■ **TASK TO CARRY OUT**
Across the listing, the lines that include "Support" must be tallied and reported as a bare number.
──────
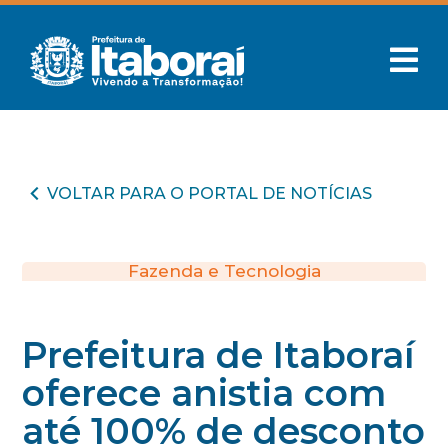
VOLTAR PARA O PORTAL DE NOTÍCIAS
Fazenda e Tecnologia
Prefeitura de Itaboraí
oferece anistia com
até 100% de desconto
──────
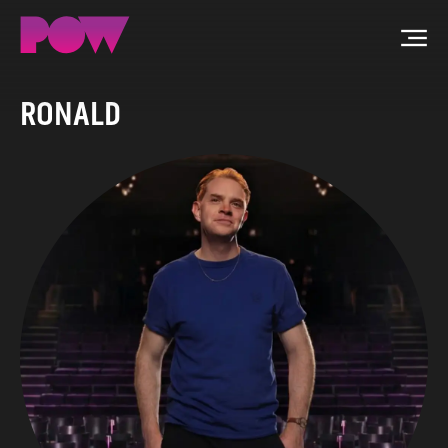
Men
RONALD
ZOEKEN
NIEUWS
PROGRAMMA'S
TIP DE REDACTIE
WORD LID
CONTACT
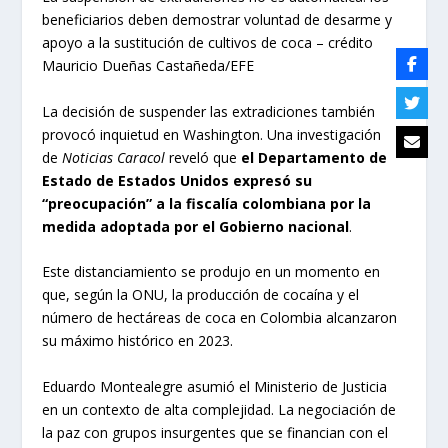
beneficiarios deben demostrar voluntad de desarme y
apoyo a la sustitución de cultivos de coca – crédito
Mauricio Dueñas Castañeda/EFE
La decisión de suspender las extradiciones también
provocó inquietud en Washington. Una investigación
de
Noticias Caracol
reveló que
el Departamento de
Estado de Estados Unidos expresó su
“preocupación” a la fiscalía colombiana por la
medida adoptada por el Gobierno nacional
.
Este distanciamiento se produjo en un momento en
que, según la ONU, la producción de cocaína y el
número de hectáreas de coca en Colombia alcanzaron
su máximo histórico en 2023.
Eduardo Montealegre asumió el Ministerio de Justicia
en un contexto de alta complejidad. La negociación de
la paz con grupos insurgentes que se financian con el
──────
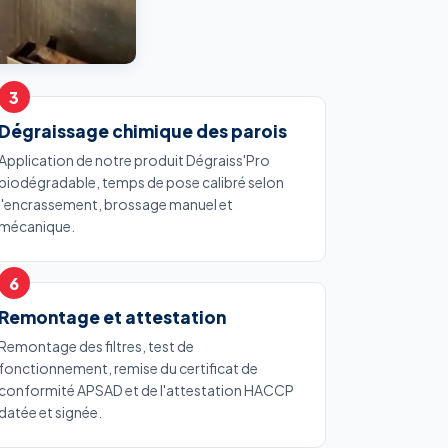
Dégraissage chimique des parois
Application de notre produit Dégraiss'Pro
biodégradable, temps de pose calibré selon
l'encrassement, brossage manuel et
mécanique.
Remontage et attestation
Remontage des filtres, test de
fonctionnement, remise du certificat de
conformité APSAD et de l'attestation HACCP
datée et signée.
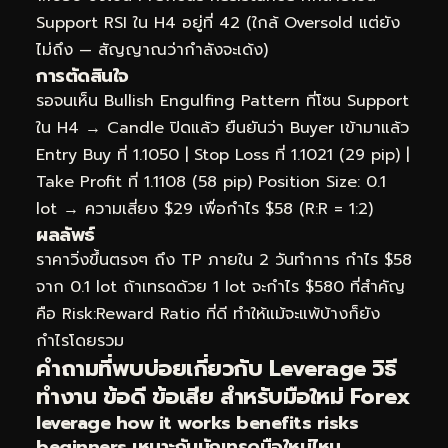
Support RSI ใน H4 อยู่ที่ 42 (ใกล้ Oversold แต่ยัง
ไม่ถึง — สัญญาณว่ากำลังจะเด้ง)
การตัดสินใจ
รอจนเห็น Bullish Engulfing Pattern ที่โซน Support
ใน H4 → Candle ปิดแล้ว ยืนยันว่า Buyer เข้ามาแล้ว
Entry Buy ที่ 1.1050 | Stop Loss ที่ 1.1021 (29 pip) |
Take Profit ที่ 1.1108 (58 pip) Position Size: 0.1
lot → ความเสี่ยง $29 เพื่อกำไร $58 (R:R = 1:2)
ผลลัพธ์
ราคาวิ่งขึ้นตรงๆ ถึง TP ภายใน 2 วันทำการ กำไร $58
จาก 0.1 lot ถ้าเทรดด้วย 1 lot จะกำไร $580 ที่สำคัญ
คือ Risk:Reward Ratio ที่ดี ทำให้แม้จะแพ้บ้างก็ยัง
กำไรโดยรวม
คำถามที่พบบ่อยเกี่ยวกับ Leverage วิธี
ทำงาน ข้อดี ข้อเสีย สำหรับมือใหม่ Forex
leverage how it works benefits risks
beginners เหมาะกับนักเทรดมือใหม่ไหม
──────
■ **RESULT FOR THIS TASK**
2